Gambitnl · Gambitnl · Nov 12, 2025 · Nov 12, 2025 · Nov 12, 2025 · Nov 12, 2025
diff --git a/src/diarizer.py b/src/diarizer.py
@@ -1,6 +1,6 @@
 """Speaker diarization using PyAnnote.audio"""
 from pathlib import Path
-from typing import List, Dict, Optional, Tuple, Any, Callable
+from typing import List, Dict, Optional, Tuple, Any, Callable, Union
 from dataclasses import dataclass
 import os
 import sys
@@ -364,26 +364,20 @@ def _load_component(factory: Callable, model_name: str, **factory_kwargs):
                 self.logger.info("4. Set HF_TOKEN in your .env file")
                 self.pipeline = None # Ensure it's None on failure
 
-    def diarize(self, audio_path: Path) -> Tuple[List[SpeakerSegment], Dict[str, np.ndarray]]:
+    def _load_audio_for_diarization(self, audio_path: Path) -> Union[Dict, str]:
         """
-        Perform speaker diarization on audio file.

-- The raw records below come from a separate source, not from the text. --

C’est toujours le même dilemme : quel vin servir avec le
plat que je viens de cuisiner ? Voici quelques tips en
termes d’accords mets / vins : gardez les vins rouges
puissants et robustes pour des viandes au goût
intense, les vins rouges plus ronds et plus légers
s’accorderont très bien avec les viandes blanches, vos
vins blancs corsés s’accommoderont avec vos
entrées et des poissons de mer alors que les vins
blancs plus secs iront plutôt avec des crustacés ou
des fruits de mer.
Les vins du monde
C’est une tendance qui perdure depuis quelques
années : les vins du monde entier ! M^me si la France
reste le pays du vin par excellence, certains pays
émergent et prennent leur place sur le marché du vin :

+        Load audio file for diarization, preferring in-memory loading.
+
+        Attempts to load audio using torchaudio for in-memory processing.
+        Falls back to file path if in-memory loading fails.
 
         Args:
-            audio_path: Path to WAV file
+            audio_path: Path to audio file
 
         Returns:
-            A tuple containing:
-            - A list of SpeakerSegment objects.
-            - A dictionary mapping speaker IDs to their embeddings.
+            Either a dict with 'waveform' and 'sample_rate' keys (in-memory),
+            or a string path (fallback for file-based loading)
         """
-        self._load_pipeline_if_needed()
-
-        if self.pipeline is None:
-            # Fallback: create dummy single-speaker segments
-            segments = self._create_fallback_diarization(audio_path)
-            return segments, {}
-
-        # Run diarization
         diarization_input = str(audio_path)
         try:
             import torchaudio  # type: ignore
@@ -392,12 +386,28 @@ def diarize(self, audio_path: Path) -> Tuple[List[SpeakerSegment], Dict[str, np.
                 "waveform": waveform,
                 "sample_rate": sample_rate
             }
+            self.logger.debug("Loaded audio in-memory for diarization")
         except Exception as exc:
             self.logger.debug(
                 "Falling back to on-disk audio loading for diarization: %s",
                 exc
             )
 
+        return diarization_input
+
+    def _perform_diarization(self, diarization_input: Union[Dict, str]) -> Tuple[Any, List[SpeakerSegment]]:
+        """
+        Execute diarization pipeline and convert results to segments.
+
+        Args:
+            diarization_input: Either a dict with audio data or a file path string
+
+        Returns:
+            A tuple of (diarization_result, segments_list) where:
+            - diarization_result: Raw result from pyannote pipeline (needed for embeddings)
+            - segments_list: List of SpeakerSegment objects
+        """
+        self.logger.debug("Running diarization pipeline...")
         diarization = self.pipeline(diarization_input)
 
         # Convert to our format
@@ -409,58 +419,130 @@ def diarize(self, audio_path: Path) -> Tuple[List[SpeakerSegment], Dict[str, np.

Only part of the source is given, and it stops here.